Daytime Weaning: How to Make It Work
As the name indicates, daytime weaning consists of no longer offering to breastfeed your little one during the day. You can still continue to nurse your baby, but only at night.
Does this method work? How is it applied? In this article, we’ll tell you everything you need to know.
Generally, mothers should wait until their babies are at least 8 or 9 months old before attempting daytime weaning.
By this age, their children have started a complimentary diet. This means their babies will still get the nutrients they need, even if they consume less breast milk.
This type of weaning also requires a certain level of maturity and capacity to focus attention on other stimuli. That means the baby’s senses must be sufficiently developed for daytime weaning to be successful.
However, the task isn’t always that simple. Some babies are very attached to their mother’s breast, even when they aren’t particularly hungry.
If that’s the case, don’t fret. Nothing is impossible, and here you’ll find some suggestions to help you on your mission.
Reasons for beginning to wean your baby
Daytime weaning is a first step in the transition from exclusive breastfeeding to other forms of feeding. This may or may not include formula.
The most common arguments that bring a mother to choose to wean her little one are the following:
- The mother’s personal decision.
- Lack of interest on behalf of the child.
- Little or no milk production in the breasts.
Advice for daytime weaning
1. Stop breastfeeding during the day
As obvious as this tip may seem, it’s important to mention. Many mothers fall into the temptation of daytime breastfeeding even after several days or weeks of successful weaning.
Your main mission in doing a daytime wean is to gradually change your little one’s feeding habits.
Instead of breastfeeding, replace nursing with fruit purees, yogurt for babies, or some other recipes that your baby enjoys.
If your baby isn’t hungry, you can try to distract her with something else. You can try toys, songs or an outing, for example.
Remember this is a great time to introduce new textures, flavors and ingredients. Use this circumstance in your favor to achieve daytime weaning.
2. Get your child used to eating with other people
During the first months of your baby’s life, feeding times are synonymous with strengthening the mother-baby bond.
However, when it comes time to wean, it’s fundamental that your child is able to eat with other family members.
For example, have someone else take over afternoon feedings, or whatever meal works best for your family.

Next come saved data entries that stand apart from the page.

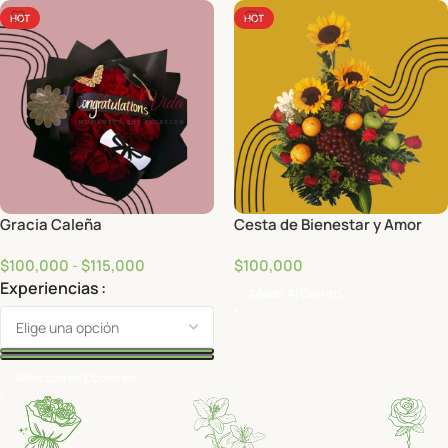
HOT
HOT
Gracia Caleña
Cesta de Bienestar y Amor
$
100,000
-
$
115,000
$
100,000
Experiencias
Añadir Al Carrito
Seleccionar Opciones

This is especially important for mothers who work, or plan to go back to work in the near future.
In the same way, it also helps the child develop a certain sense of independence regarding his attachment figure.
“Mothers should wait until their babies are at least 8 or 9 months old before making their first attempts at daytime weaning.”
3. Wean gradually
Once again, we want to emphasize that this is a process, and not something you should do overnight.
If you cut your baby off suddenly, you could cause problems for you and your little one.
First, your child needs time to adapt to the new diet. Second, a sudden reduction in feedings may cause you pain because your breasts will be too full of milk.
It’s also not good for your little one’s fragile digestive system to change her diet drastically. Your little one needs time, patience and consistency to gradually adapt to the changes.
4. Avoid daytime weaning during times of stress
If your baby is going through a difficult period, just at your returning to work, then daytime weaning isn’t a good idea.
This ties in with the previous point. Too many abrupt changes can be counterproductive when it comes to changing your baby’s habits.
Therefore, if you plan to make any changes to your baby’s feeding routine or life in general, it’s best to daytime wean before or after this.
“If your baby is going through a difficult period, just at your returning to work, then daytime weaning isn’t a good idea”
5. Start out by eliminating feedings further away from nap and bedtimes
Mothers should keep track of their baby’s daily feeding routine. Based on this routine, they should first eliminate the feedings that aren’t associated with sleeping habits.
This likely means taking out mid-morning and mid-morning feedings, and perhaps feedings just after bath time.
It will be more difficult to eliminate feedings that take place close to the times your baby sleeps and that help him relax.
Using formula to replace breastfeeding – whether administered by the mother or someone else – may be a good option.
Finally, always remember that every baby is unique, as is every bond between a mother and her baby.
Therefore, no one knows the best way and time to approach a daytime weaning better than a baby’s mother.
You might be surprised by your little one’s ability to adapt. It’s simply a matter of trying and then seeing how things go.
If necessary, you can decide the time isn’t right, and try again on a later date.